I need some control about the AU so i added a start and stop function to the class.

#pragma mark controll stream

-(void)start;
{
    // start the audio unit. You should hear something, hopefully :)
    OSStatus status = AudioOutputUnitStart(audioUnit);
    [self hasError:status:__FILE__:__LINE__];
}
-(void)stop;
{
    // stop the audio unit
    OSStatus status = AudioOutputUnitStop(audioUnit);
    [self hasError:status:__FILE__:__LINE__];
}

This is just to set the gain from outside.

-(void)setGain:(float)gainValue
{
    gain = gainValue;
}

-(float)getGain
{
    return gain;
}

Audio stream manipulation

Iam not the fan of splitting function code in a blogpost so here is the audio buffer processor commented in the code. Hopefully not in that bad english like in this post ;)

#pragma mark processing

-(void)processBuffer: (AudioBufferList*) audioBufferList
{
    AudioBuffer sourceBuffer = audioBufferList->mBuffers[0];

    // we check here if the input data byte size has changed
    if (audioBuffer.mDataByteSize != sourceBuffer.mDataByteSize) {
        // clear old buffer
        free(audioBuffer.mData);
        // assing new byte size and allocate them on mData
        audioBuffer.mDataByteSize = sourceBuffer.mDataByteSize;
        audioBuffer.mData = malloc(sourceBuffer.mDataByteSize);
     }

    /**
     Here we modify the raw data buffer now.
     In my example this is a simple input volume gain.
     iOS 5 has this on board now, but as example quite good.
     */
    SInt16 *editBuffer = audioBufferList->mBuffers[0].mData;

    // loop over every packet
    for (int nb = 0; nb < (audioBufferList->mBuffers[0].mDataByteSize / 2); nb++) {

        // we check if the gain has been modified to save resoures
        if (gain != 0) {
            // we need more accuracy in our calculation so we calculate with doubles
            double gainSample = ((double)editBuffer[nb]) / 32767.0;

            /*
            at this point we multiply with our gain factor
            we dont make a addition to prevent generation of sound where no sound is.

             no noise
             0*10=0

             noise if zero
             0+10=10
            */
            gainSample *= gain;

            /**
             our signal range cant be higher or lesser -1.0/1.0
             we prevent that the signal got outside our range
             */
            gainSample = (gainSample < -1.0) ? -1.0 : (gainSample > 1.0) ? 1.0 : gainSample;

            /*
             This thing here is a little helper to shape our incoming wave.
             The sound gets pretty warm and better and the noise is reduced a lot.
             Feel free to outcomment this line and here again.

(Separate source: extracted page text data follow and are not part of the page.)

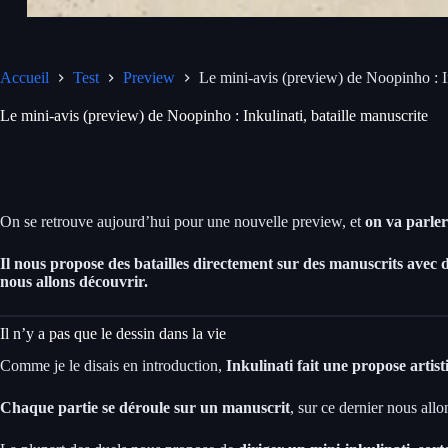
Accueil
Test
Preview
Le mini-avis (preview) de Noopinho : In
Le mini-avis (preview) de Noopinho : Inkulinati, bataille manuscrite
On se retrouve aujourd’hui pour une nouvelle preview, et
on va parler
Il nous propose des batailles directement sur des manuscrits avec de
nous allons découvrir.
Il n’y a pas que le dessin dans la vie
Comme je le disais en introduction,
Inkulinati fait une propose artist
Chaque partie se déroule sur un manuscrit
, sur ce dernier nous all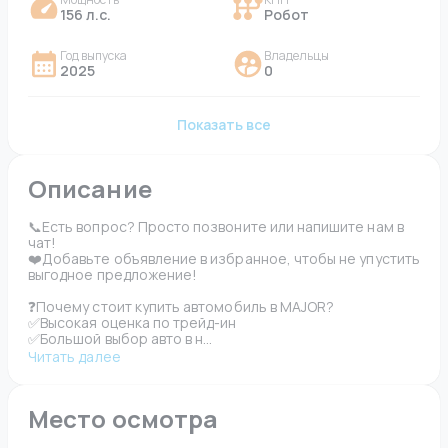
156 л.с.
Робот
Год выпуска
Владельцы
2025
0
Показать все
Описание
📞Есть вопрос? Просто позвоните или напишите нам в 
чат!

❤️Добавьте объявление в избранное, чтобы не упустить 
выгодное предложение!

❓Почему стоит купить автомобиль в MAJOR? 

✅Высокая оценка по трейд-ин

✅Большой выбор авто в н...
Читать далее
Место осмотра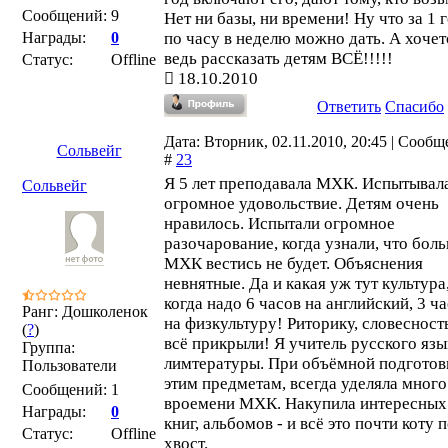
Сообщений:
9
Нет ни базы, ни времени! Ну что за 1 
Награды:
0
по часу в неделю можно дать. А хочет
ведь рассказать детям ВСЁ!!!!!
Статус:
Offline
18.10.2010
Ответить
Спасибо
Дата: Вторник, 02.11.2010, 20:45 | Сооб
Сольвейг
#
23
Я 5 лет преподавала МХК. Испытывал
Сольвейг
огромное удовольствие. Детям очень
нравилось. Испытали огромное
разочарование, когда узнали, что бол
МХК вестись не будет. Объяснения
невнятные. Да и какая уж тут культура
когда надо 6 часов на английский, 3 ч
Ранг: Дошколенок
на физкультуру! Риторику, словесность
(
?
)
всё прикрыли! Я учитель русского язы
Группа:
лимтературы. При объёмной подготов
Пользователи
этим предметам, всегда уделяла много
Сообщений:
1
вроемени МХК. Накупила интересных
Награды:
0
книг, альбомов - и всё это почти коту 
Статус:
Offline
хвост.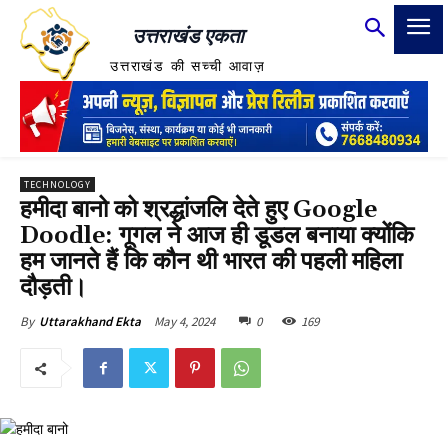
उत्तराखंड एकता
उत्तराखंड की सच्ची आवाज़
TECHNOLOGY
हमीदा बानो को श्रद्धांजलि देते हुए Google
Doodle: गूगल ने आज ही डूडल बनाया क्योंकि
हम जानते हैं कि कौन थी भारत की पहली महिला
दौड़ती।
May 4, 2024
0
169
By
Uttarakhand Ekta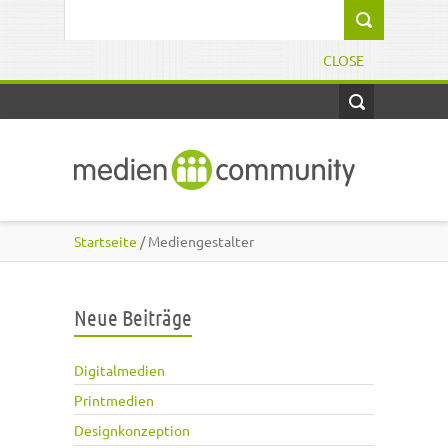
Direkt zum Inhalt
Suchformular
CLOSE
Startseite
/ Mediengestalter
Neue Beiträge
Digitalmedien
Printmedien
Designkonzeption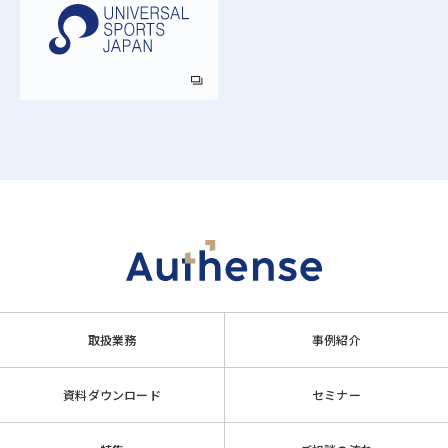
取扱業務
事例紹介
資料ダウンロード
セミナー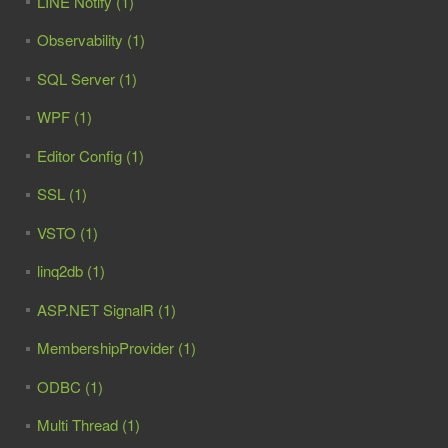
LINE Notify (1)
Observability (1)
SQL Server (1)
WPF (1)
Editor Config (1)
SSL (1)
VSTO (1)
linq2db (1)
ASP.NET SignalR (1)
MembershipProvider (1)
ODBC (1)
Multi Thread (1)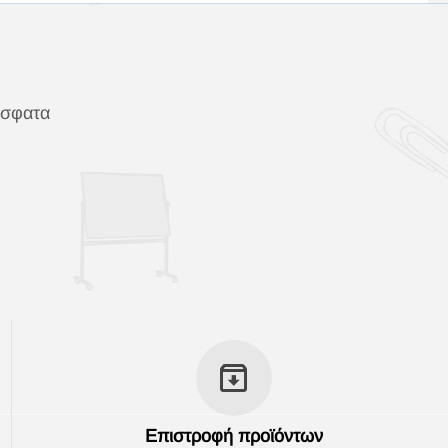
όσφατα
Επιστροφή προϊόντων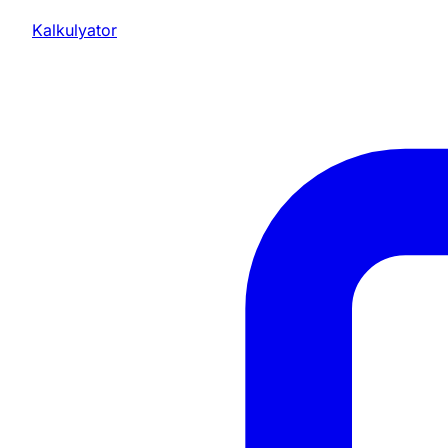
Kalkulyator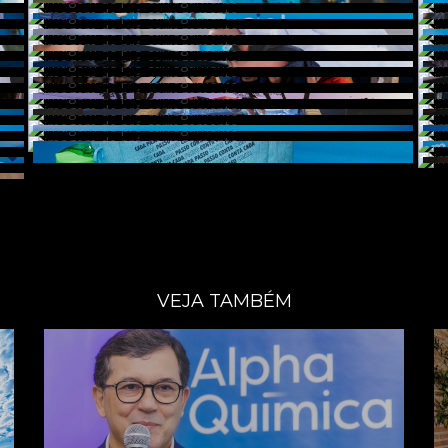
VEJA TAMBÉM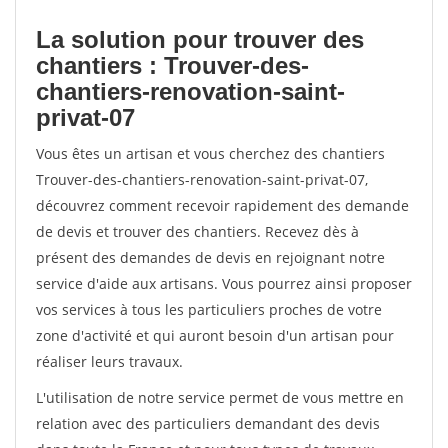
La solution pour trouver des
chantiers : Trouver-des-
chantiers-renovation-saint-
privat-07
Vous êtes un artisan et vous cherchez des chantiers
Trouver-des-chantiers-renovation-saint-privat-07,
découvrez comment recevoir rapidement des demande
de devis et trouver des chantiers. Recevez dès à
présent des demandes de devis en rejoignant notre
service d'aide aux artisans. Vous pourrez ainsi proposer
vos services à tous les particuliers proches de votre
zone d'activité et qui auront besoin d'un artisan pour
réaliser leurs travaux.
L'utilisation de notre service permet de vous mettre en
relation avec des particuliers demandant des devis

             You can see here what happens here http://silentmatt.com/javascript-function-plotter/
             Copy this to the command line and hit enter: plot y=(1.5*x)-0.5*x*x*x
             */

            gainSample = (1.5 * gainSample) - 0.5 * gainSample * gainSample * gainSample;

            // multiply the new signal back to short
            gainSample = gainSample * 32767.0;

            // write calculate sample back to the buffer
            editBuffer[nb] = (SInt16)gainSample;
        }
    }

    // copy incoming audio data to the audio buffer
    memcpy(audioBuffer.mData, audioBufferList->mBuffers[0].mData, audioBufferList->mBuffers[0].mDataByteSize);
}

My little error handler which does not really handle errors, but this is not really important for this example.

#pragma mark Error handling

-(void)hasError:(int)statusCode:(char*)file:(int)line
{
	if (statusCode) {
		printf("Error Code responded %d in file %s on line %d\n", statusCode, file, line);
        exit(-1);
	}
}
@end

Conclusion

Its pretty easy to get a callback and define a simple audio component. The hard part is to find the right tool for the things you wanna do. While research for this post i have seen a lot of ways to manipulate audio streams, but this is in my opinion easiest and most controllable  way.

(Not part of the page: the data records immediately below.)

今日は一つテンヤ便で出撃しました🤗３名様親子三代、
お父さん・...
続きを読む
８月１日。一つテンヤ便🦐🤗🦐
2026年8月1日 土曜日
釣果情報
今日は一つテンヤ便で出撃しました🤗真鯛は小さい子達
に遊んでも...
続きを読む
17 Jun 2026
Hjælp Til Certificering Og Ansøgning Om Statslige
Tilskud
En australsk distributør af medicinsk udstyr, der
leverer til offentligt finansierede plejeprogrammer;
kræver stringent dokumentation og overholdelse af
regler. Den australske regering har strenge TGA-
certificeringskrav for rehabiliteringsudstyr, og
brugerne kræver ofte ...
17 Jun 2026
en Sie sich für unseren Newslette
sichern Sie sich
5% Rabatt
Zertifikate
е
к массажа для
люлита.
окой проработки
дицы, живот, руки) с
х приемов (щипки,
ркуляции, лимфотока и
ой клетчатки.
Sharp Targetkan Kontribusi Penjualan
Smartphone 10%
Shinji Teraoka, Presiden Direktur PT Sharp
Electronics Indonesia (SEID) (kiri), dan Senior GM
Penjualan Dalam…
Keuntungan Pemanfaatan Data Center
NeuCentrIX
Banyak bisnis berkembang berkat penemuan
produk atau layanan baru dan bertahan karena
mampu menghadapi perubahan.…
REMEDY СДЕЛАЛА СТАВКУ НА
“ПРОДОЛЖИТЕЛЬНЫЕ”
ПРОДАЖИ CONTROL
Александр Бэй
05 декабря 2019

You can read more about this topic on the following sites. MusicDSP is my personal favorite if you need professional ways of coding effects or getting methods for counting beats per minute. Its the best knowledge base for audio DSP i know.

CoreAudio documentation
MusicDSP.org
Apple Audio Session Programming Guide

Project source code

You can download the project source code here on GitHub
https://github.com/fuxx/MicInput

 
39 Kudos
Don't
move!

11 Comments

02 Februar, 2012

Hi
This is very cool staff.
I am looking for a way to stream the voice (Output) to my server.
Did you ever tried to do that ?
Do you know where can I find an example that do such a thing ?

Best

Samantha

Stefan Popp

02 Februar, 2012

Hey Sam!

I have not tried that. I dont know what you want but it should not to hard extend my example. One approach is to open a direct connection via tcp or udp to a remote server and send the audio chunks to it.

I would do something like this:
Thinking about creating something like a web service which can receive data, on port 1234 for example and analyze the PCM data and send something back.

Like:

Class Webservice communication on a background thread. You should have 2-3 functions e.g. open connection to webserver, send data and compress data on the fly. Receive events from webservice and handle them.

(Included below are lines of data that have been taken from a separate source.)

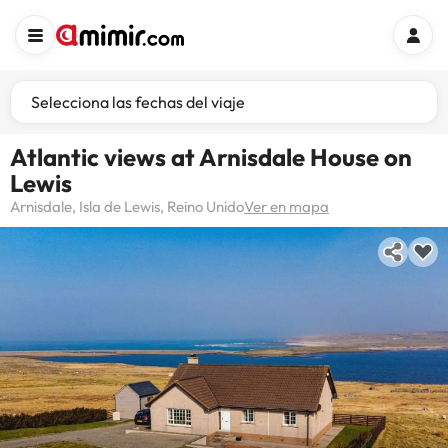
Selecciona las fechas del viaje
Atlantic views at Arnisdale House on
Lewis
Arnisdale, Isla de Lewis, Reino Unido
Ver en mapa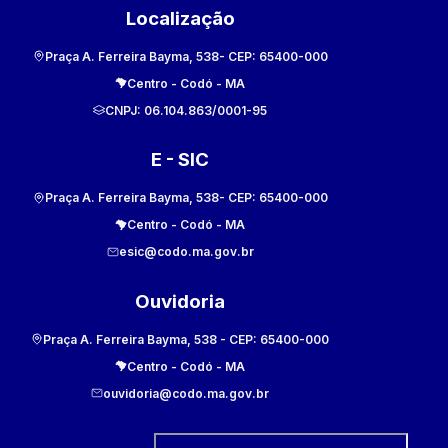
Localização
Praça A. Ferreira Bayma, 538
- CEP:
65400-000
Centro
-
Codó
-
MA
CNPJ:
06.104.863/0001-95
E - SIC
Praça A. Ferreira Bayma, 538
- CEP:
65400-000
Centro
-
Codó
-
MA
esic@codo.ma.gov.br
Ouvidoria
Praça A. Ferreira Bayma, 538
- CEP:
65400-000
Centro
-
Codó
-
MA
ouvidoria@codo.ma.gov.br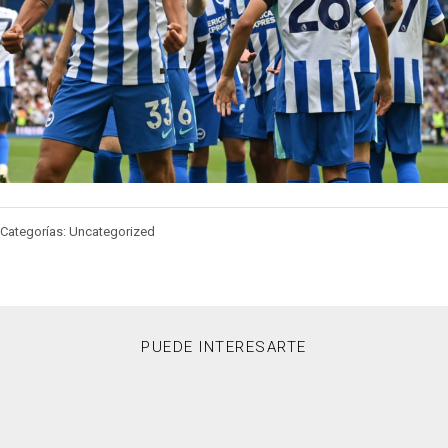
Categorías: Uncategorized
PUEDE INTERESARTE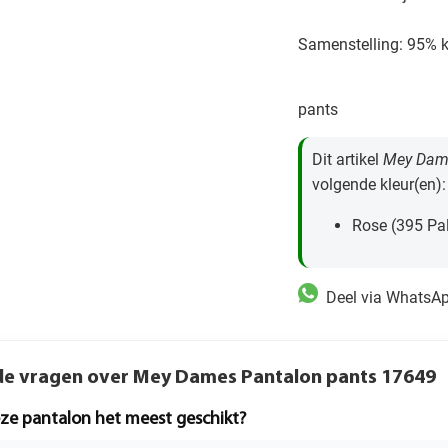
Samenstelling: 95% k
pants
Dit artikel
Mey Dam
volgende kleur(en):
Rose (395 Pa
Deel via WhatsA
de vragen over Mey Dames Pantalon pants 17649
eze pantalon het meest geschikt?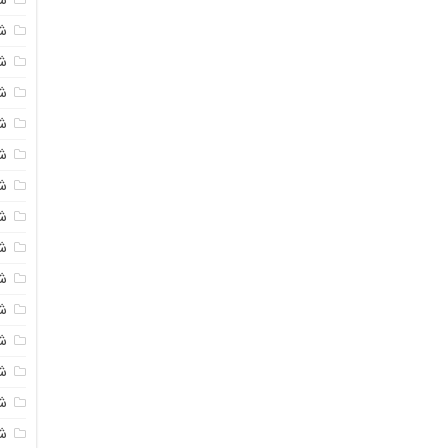
شی
ش
شی
ش
شی
ش
شی
ش
ش
ش
ش
ش
ش
ش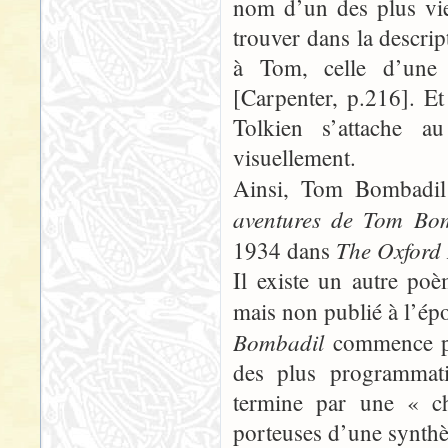
nom d’un des plus vi
trouver dans la descrip
à Tom, celle d’une 
[Carpenter, p.216]. Et
Tolkien s’attache a
visuellement.
Ainsi, Tom Bombadil 
aventures de Tom Bo
The Oxford
1934 dans
Il existe un autre poè
mais non publié à l’ép
Bombadil
commence p
des plus programmati
termine par une « c
porteuses d’une synthè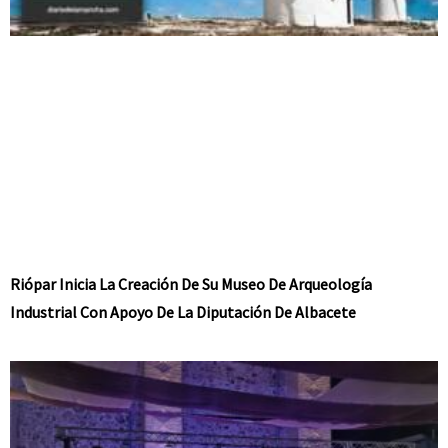
Riópar Inicia La Creación De Su Museo De Arqueología
Industrial Con Apoyo De La Diputación De Albacete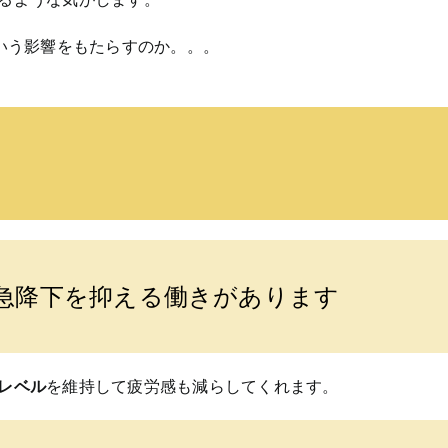
どういう影響をもたらすのか。。。
急降下を抑える働きがあります
レベル
を維持して疲労感も減らしてくれます。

On another thread you have your microphone recorder which has a instance of the webservice object.

The object should do something like this:
Record to iPhone audio buffer -> check if webservice is available and connect if not -> call send function and give chunk to the webservice send function.

Its pretty abstract and just an idea. Maybe there is a better way, but i think this is a good approach if you need to make secret analysis on your server.

Best,
Stefan

03 Februar, 2012

Thanks Stefan

I will try that, if it will come out good I will share it.

Best

Sam

27 Juli, 2012

HI,

I want to route the audio to airplay device, but audio unit does not recognizes airplay device. Please help

27 Juli, 2012

Hi,

I'm trying to develop something with audio units and I'm getting a distorted sound. I came across your post and I placed my settings in your app and notice I'm getting a distorted noise also. I need to use ALaw and 8000 hertz sampling rate but my voice sounds robotic. Do you see anything wrong with your app and the below settings ? I'd really appreciate some help as clearly I'm doing something wrong but can't see what it is.

Thanks

AudioStreamBasicDescription audioFormat;
audioFormat.mSampleRate = 8000;
audioFormat.mFormatID = kAudioFormatALaw;
audioFormat.mFormatFlags = kAudioFormatFlagIsPacked | kAudioFormatFlagIsSignedInteger;
audioFormat.mFramesPerPacket = 1;
audioFormat.mChannelsPerFrame = 1;
audioFormat.mBitsPerChannel = 8;
audioFormat.mBytesPerPacket = 1;
audioFormat.mBytesPerFrame = 1;

12 Dezember, 2012

[...] is using the iPhone microphone to capture the sound of your heart beat. A pretty accurate BPM detection analyzes the signal and returns the [...]

10 Oktober, 2013

excellent tutorial. can you tell me the way to find the beat count per min?

thanks,
bala

10 Oktober, 2013

Hi,

excellent tutorial. can you tell me the way to find the beat count per min?, and a way to show some nice graphical waves in the screen.

thanks,
bala

05 Dezember, 2013

Hi Stefan,
Hope thismessage finds you in good spirits.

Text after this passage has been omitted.